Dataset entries
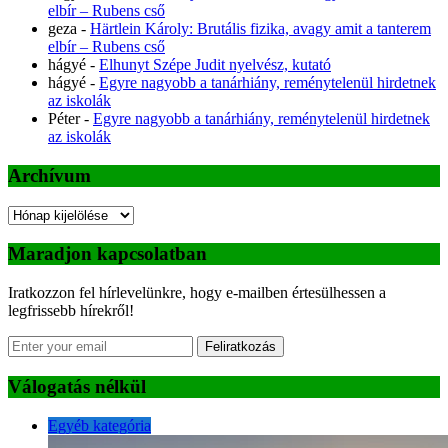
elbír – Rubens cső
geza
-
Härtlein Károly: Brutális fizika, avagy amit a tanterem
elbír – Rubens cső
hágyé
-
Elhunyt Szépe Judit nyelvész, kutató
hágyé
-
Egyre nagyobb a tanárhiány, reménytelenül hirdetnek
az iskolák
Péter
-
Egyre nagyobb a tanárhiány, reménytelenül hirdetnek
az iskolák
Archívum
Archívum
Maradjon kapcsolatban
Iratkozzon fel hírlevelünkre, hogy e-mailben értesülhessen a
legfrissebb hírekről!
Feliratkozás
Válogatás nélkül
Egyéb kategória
---
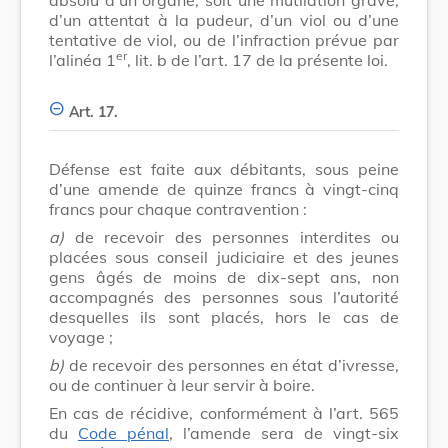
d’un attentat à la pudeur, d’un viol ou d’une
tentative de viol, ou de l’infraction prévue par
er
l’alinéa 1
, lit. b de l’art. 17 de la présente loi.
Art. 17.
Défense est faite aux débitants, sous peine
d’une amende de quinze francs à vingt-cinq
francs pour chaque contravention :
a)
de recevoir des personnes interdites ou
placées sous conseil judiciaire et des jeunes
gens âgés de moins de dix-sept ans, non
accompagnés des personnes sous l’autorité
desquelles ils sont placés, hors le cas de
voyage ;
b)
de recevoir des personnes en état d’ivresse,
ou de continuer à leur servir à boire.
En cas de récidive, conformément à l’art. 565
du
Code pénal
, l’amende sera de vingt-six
--
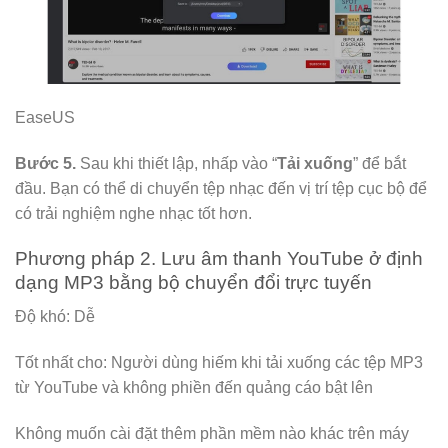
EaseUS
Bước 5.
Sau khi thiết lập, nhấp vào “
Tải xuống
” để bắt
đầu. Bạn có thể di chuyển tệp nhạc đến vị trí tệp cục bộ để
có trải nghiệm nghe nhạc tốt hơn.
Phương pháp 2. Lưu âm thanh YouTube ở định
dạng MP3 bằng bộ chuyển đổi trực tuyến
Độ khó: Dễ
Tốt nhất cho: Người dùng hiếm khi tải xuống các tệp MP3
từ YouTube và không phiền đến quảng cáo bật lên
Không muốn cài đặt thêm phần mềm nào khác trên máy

BRIEF: Look above for the line with "legfrissebb hírekről!" and the line with "Egyéb kategória". Retype those two lines and every line between them exactly, adding nothing.

RESULT OF THE EXERCISE:
legfrissebb hírekről!
Feliratkozás
Válogatás nélkül
Egyéb kategória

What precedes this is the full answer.